At the Cannes Film Festival in 2015, Hou Hsiao-hsien won his first Award director for “The Assassin.” After being nominated six times to Cannes, this award comes late for him. At 68 years old, Hou Hsiao-hsien is one of the most important Asian filmmakers of this generation. Hou Hsiao-hsien began his film career in 1973. Beginning as a logkeeper, he accumulated his experiences, and finally became a figurehead of the new Taiwanese film wave in the 1980 alongside Edward Yang, (director of “A One and a Two” ).

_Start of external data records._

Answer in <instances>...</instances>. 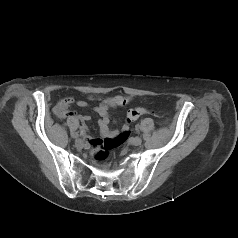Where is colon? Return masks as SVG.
I'll use <instances>...</instances> for the list:
<instances>
[{"mask_svg": "<svg viewBox=\"0 0 238 238\" xmlns=\"http://www.w3.org/2000/svg\"><path fill=\"white\" fill-rule=\"evenodd\" d=\"M147 112L148 111L144 108H136L133 110H129L125 118L122 120V128L120 134L112 138L98 140L93 145L94 157L97 159H105L109 151L115 149L126 140L131 130V123H133L138 117Z\"/></svg>", "mask_w": 238, "mask_h": 238, "instance_id": "obj_1", "label": "colon"}]
</instances>
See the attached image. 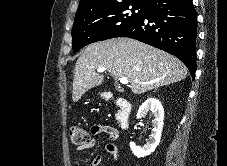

His first films are born of personal writing from personal experiences. “The Time to Live and the Time to Die” (1985) describes his childhood and adolescence; “A Summer at Grandpa’s” (1986) comes from the experience of his scriptwriter Chu Tien-wen; and “Dust in the Wind” (1986) is the love story of Wu Nien-jen – a friend and well-known writer. He can achieve the dramatic frame, to focus on the emotional. His individual experiences reflect the realism of Taiwan society. His long takes are objective and calm. They are thought since the book “The Autobiography of Congwen”, offered by his scriptwriter Chu Tien-wen. Hou Hsiao-hsien acknowledged there “the objective point of view and without exaggeration”: a way of observing the world and life, and to film what it deploys in “City of Sadness” (1989), a calm power to observe the misery of the characters in the changing times.
The personal writing, dramatic weakening and long take constitute his aesthetic style. These three characteristics are labels of his first films, but are also found in his later creations. “Flowers of Shanghai” (1998) is adapted from a novel regarding the Qing Dynasty. The context of history is no longer in 1960s Taiwan, but in 19th century Shanghai; it is a new attempt. Unlike other costume dramas, “Flowers of Shanghai” maintains the characteristics of a long take: 130 minutes of film but only 38 shots, and only one subjectively. Through its aesthetic style, he found a new way to make costume film.
Similarly, “The Assassin” is his first attempt at a martial arts film. It continued the usual features of Hou Hsiao-hsien. The film centers on a female assassin, Nie Yinniang, who is in charge of assassinating the ruler, and coincidentally her first love. In the film, the theatricality of the plot is weakened. The inner feelings of the characters are more important, especially the loneliness of Nie Yinniang, “alone, no similar”. Hou Hsiao-Hsien removed all the scenes he considered imperfect, weakening its narrative to reach the pinnacle, even leaving the public in a fuzzy feeling after the vision. After all this, Hou Hsiao-hsien does not care. “I’m not saying to go communicate with the public; I do not retain the idea. My idea is that they have their proper vision; the bottom line is my vision,” he says. Maybe the spectators who have followed his film career could understand it. In his pursuit aesthetics, the narrative is not really the most important, is it?
The preparation of The Assassin lasted eight years. This is incredible in the industrialization of cinema today. And the continuation of its aesthetic style is destined to a minority of spectators. Hou Hsiao-Hsien is just like his character in the film: “alone, not similar.”